Hello all! New member to the forum and I just want to say first thanks for the wealth of knowledge given in the spirit of friendly generosity that the members here have contributed! I look forward to contributing and hope that I can share something interesting. I first posted this in the General forum and got a suggestion that I might check over here.

I make jewelry and recently got a small desktop size TAIG cnc mill for cutting wax models for casting. I've been very happy with the results and can't recommend the machine highly enough to anyone in a similar position. They are also made in the USA by a small family owned business so that is a plus in my book. I've recently become interested in coining and am exploring the possibility of cutting steel coining dies with my machine to use for making jewelry in gold and silver in a press or drop hammer.

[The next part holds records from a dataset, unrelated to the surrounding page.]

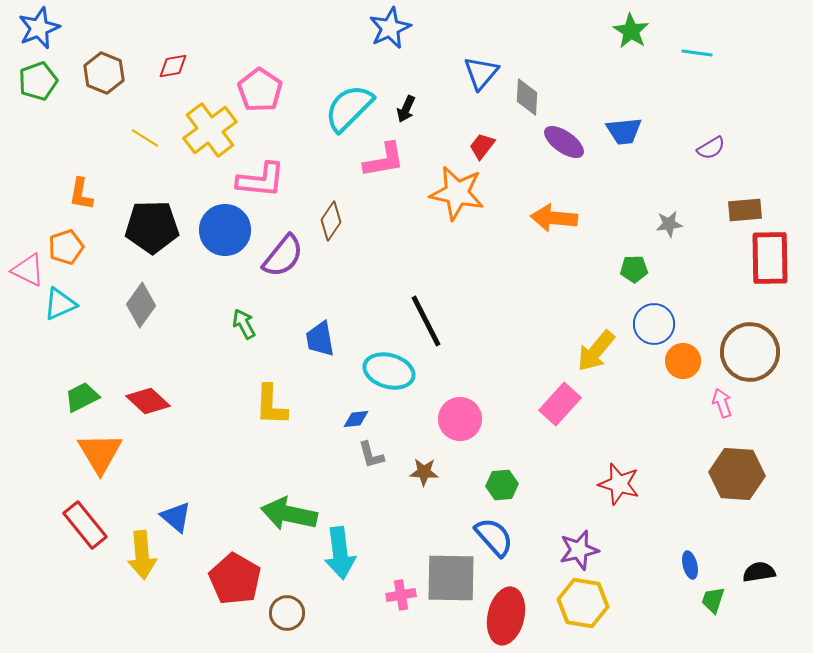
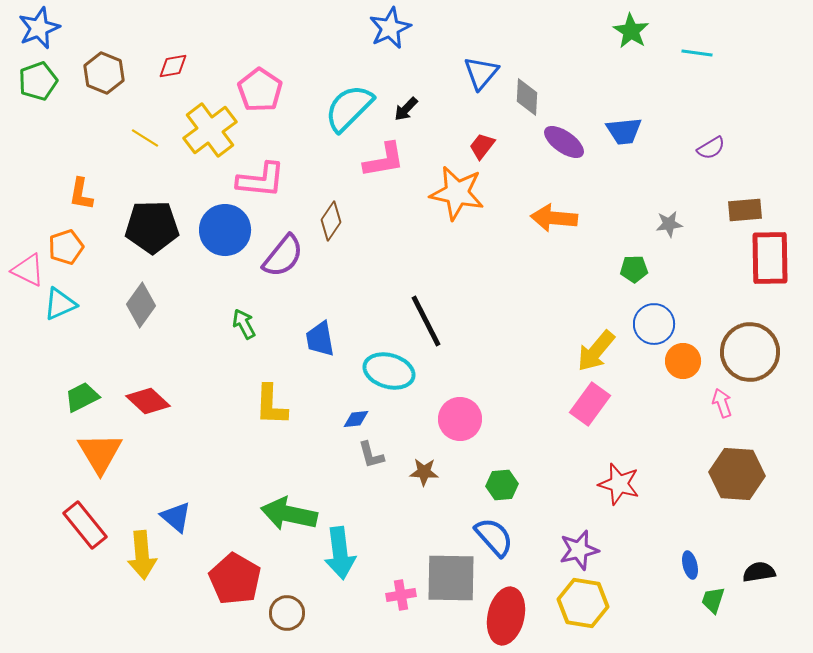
black arrow at (406, 109): rotated 20 degrees clockwise
pink rectangle at (560, 404): moved 30 px right; rotated 6 degrees counterclockwise
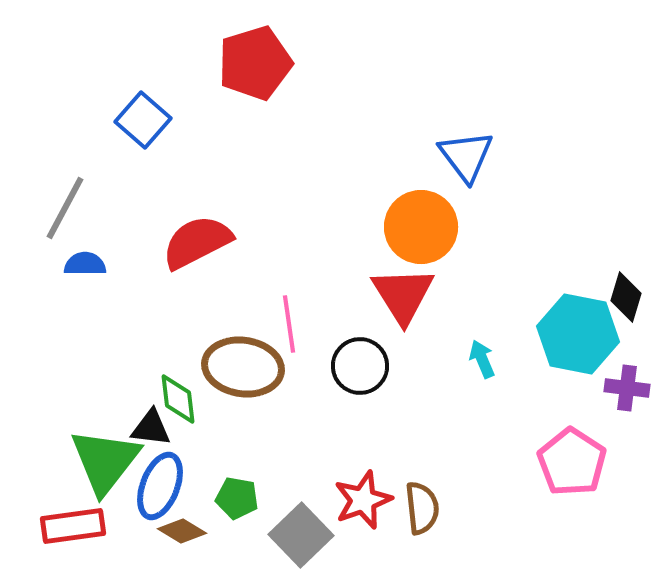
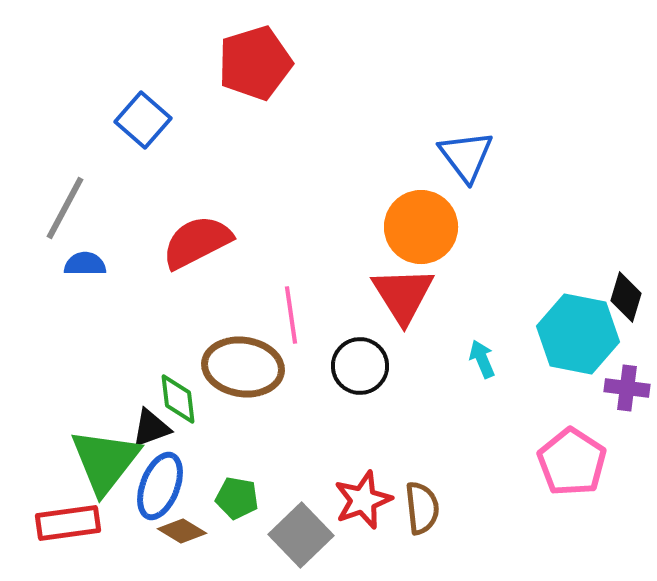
pink line: moved 2 px right, 9 px up
black triangle: rotated 27 degrees counterclockwise
red rectangle: moved 5 px left, 3 px up
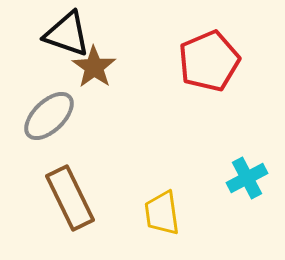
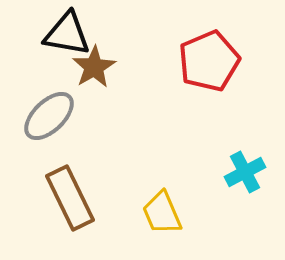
black triangle: rotated 9 degrees counterclockwise
brown star: rotated 6 degrees clockwise
cyan cross: moved 2 px left, 6 px up
yellow trapezoid: rotated 15 degrees counterclockwise
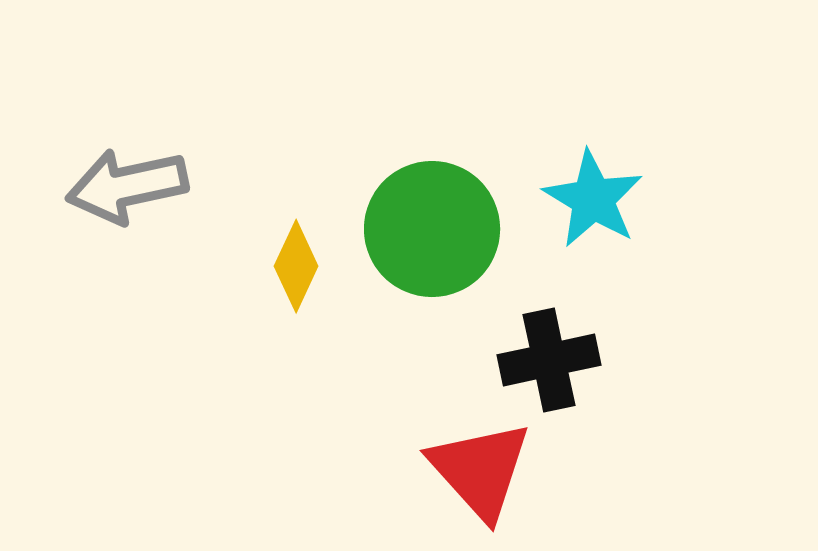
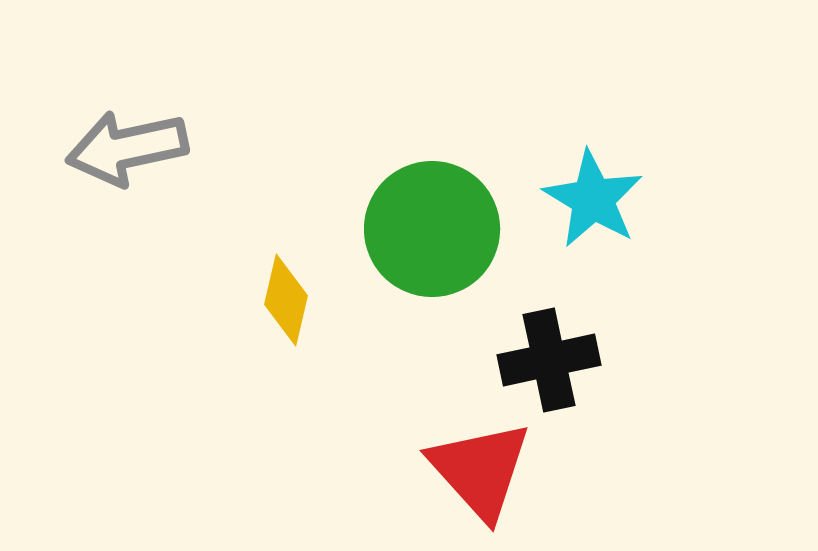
gray arrow: moved 38 px up
yellow diamond: moved 10 px left, 34 px down; rotated 12 degrees counterclockwise
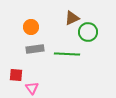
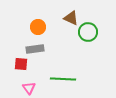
brown triangle: moved 1 px left; rotated 49 degrees clockwise
orange circle: moved 7 px right
green line: moved 4 px left, 25 px down
red square: moved 5 px right, 11 px up
pink triangle: moved 3 px left
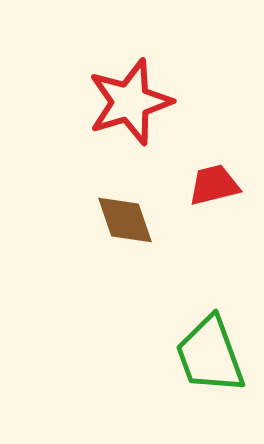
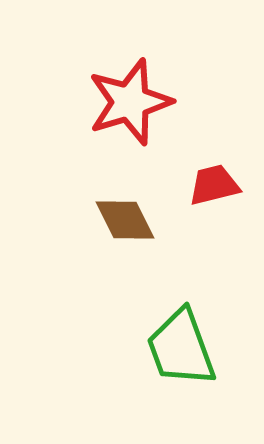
brown diamond: rotated 8 degrees counterclockwise
green trapezoid: moved 29 px left, 7 px up
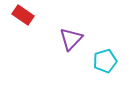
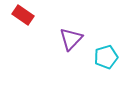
cyan pentagon: moved 1 px right, 4 px up
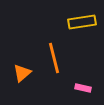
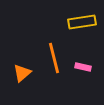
pink rectangle: moved 21 px up
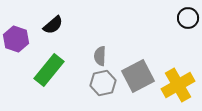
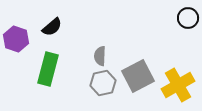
black semicircle: moved 1 px left, 2 px down
green rectangle: moved 1 px left, 1 px up; rotated 24 degrees counterclockwise
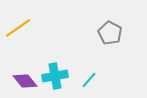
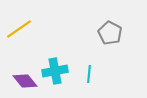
yellow line: moved 1 px right, 1 px down
cyan cross: moved 5 px up
cyan line: moved 6 px up; rotated 36 degrees counterclockwise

I don't know much at all about machining metals, so I was wondering if anyone has any experience in a project like this? While searching YouTube for information I found a video that provides some speeds and feeds for a similar machine & project.
Link to the video: https://www.youtube.com/watch?v=rP9vnt4xUvQ
Using  20 000 RPM spindle and a carbide single flute 30 degree side angle pyramidal engraving cutter with a .008 inch tip & feeding 4 IPM, cutting .012 inch deep on the finishing pass. The gentleman in the video mentions that at that setting each revolution of the cutter is taking off about half a thousandth of an inch of metal.

My machine is equipped with a 10 000 rpm spindle, so I'm naively wondering is it feasible to just buy a cutter with double the tip diameter and keep the other settings the same, or is there something I'm missing? I'm sort of ignorant of what needs to be taken into account to size the tooling and settings for a given job, is there a basic theory behind it? Any good resources that are worth recommending to help get me up to speed would be most appreciated! I am pretty much a complete newbie when it comes to machining metal, I've only done wax on very small desktop sized machines.

Thanks in advance for any help!


----------